### Work to be completed
The word "about" marks the lines to copy; find all of them in the entries below.

### Data entries
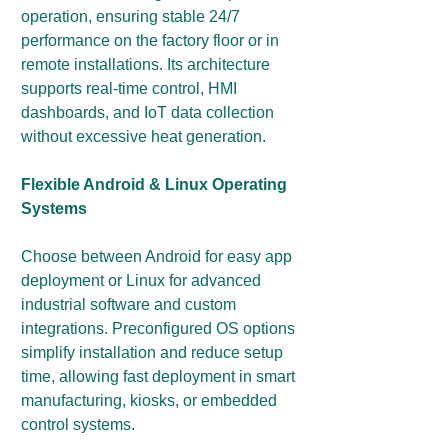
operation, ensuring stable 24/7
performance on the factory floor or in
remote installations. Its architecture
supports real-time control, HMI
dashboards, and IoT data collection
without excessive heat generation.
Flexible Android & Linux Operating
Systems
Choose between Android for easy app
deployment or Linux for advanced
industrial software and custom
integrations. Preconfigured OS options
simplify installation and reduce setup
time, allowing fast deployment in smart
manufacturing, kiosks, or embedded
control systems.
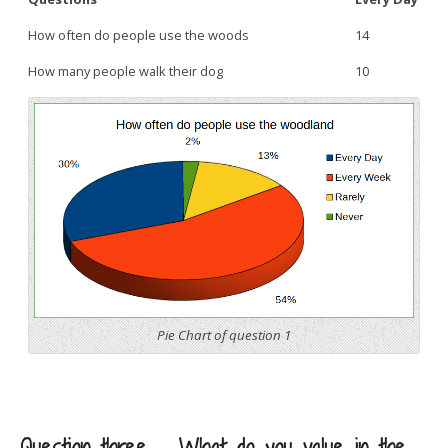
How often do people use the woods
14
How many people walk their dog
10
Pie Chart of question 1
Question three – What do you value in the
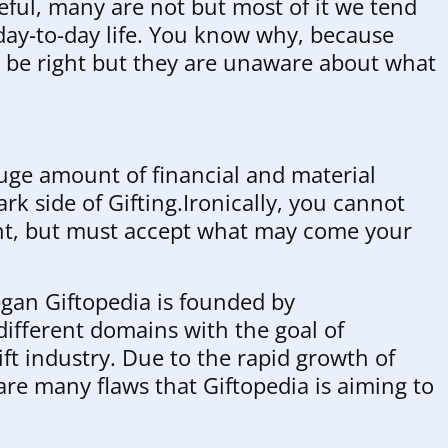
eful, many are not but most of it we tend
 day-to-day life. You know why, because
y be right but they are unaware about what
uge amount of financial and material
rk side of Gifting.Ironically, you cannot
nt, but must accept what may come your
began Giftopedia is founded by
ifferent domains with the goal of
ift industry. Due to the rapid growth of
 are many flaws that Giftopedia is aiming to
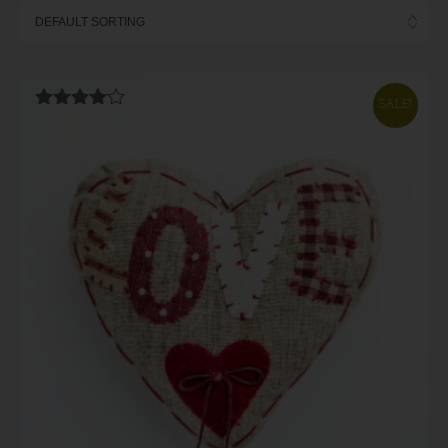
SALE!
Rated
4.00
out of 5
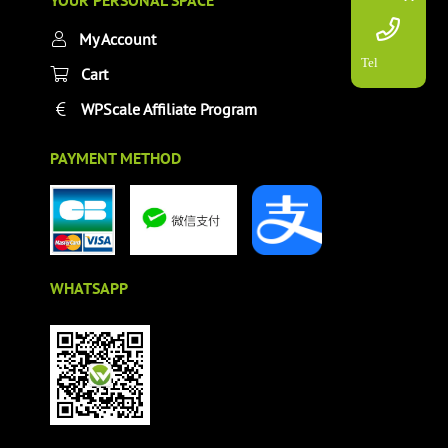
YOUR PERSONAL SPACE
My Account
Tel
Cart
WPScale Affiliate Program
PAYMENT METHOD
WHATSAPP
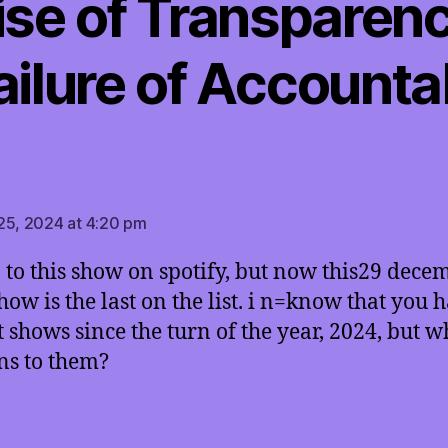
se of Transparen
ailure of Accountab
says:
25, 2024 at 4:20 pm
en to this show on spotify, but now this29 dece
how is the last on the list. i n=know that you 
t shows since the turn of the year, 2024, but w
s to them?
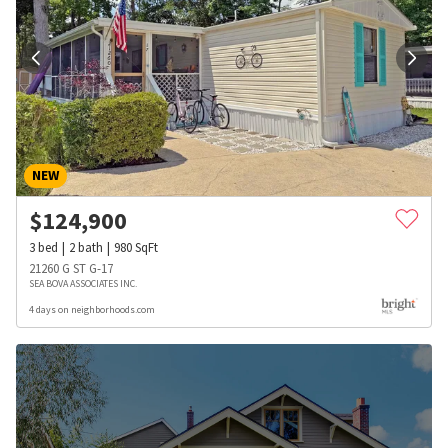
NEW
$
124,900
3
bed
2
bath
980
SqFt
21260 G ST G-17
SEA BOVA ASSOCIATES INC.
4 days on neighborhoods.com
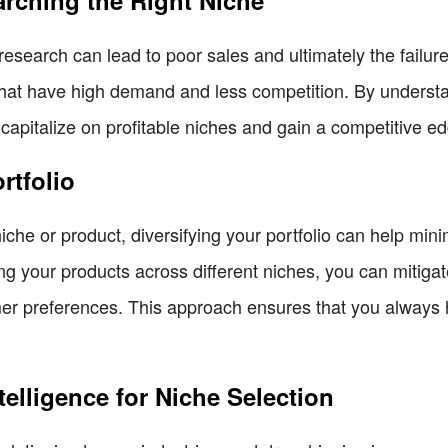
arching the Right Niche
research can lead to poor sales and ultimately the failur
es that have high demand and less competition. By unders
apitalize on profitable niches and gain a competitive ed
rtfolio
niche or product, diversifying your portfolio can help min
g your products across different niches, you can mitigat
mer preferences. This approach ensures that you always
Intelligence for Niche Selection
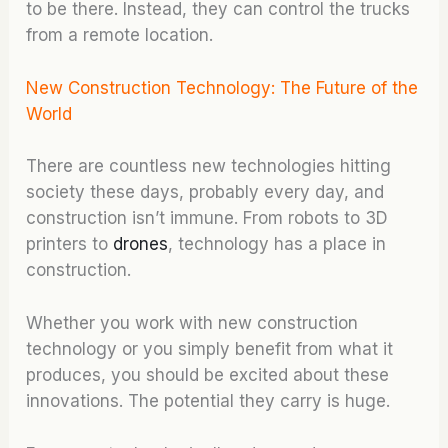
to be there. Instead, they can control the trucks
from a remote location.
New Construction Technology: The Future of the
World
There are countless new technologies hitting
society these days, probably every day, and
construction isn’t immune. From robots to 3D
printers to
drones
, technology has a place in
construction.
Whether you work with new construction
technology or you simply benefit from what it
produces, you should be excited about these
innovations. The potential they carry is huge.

### Response to this task
y be right but they are unaware about what
produces, you should be excited about these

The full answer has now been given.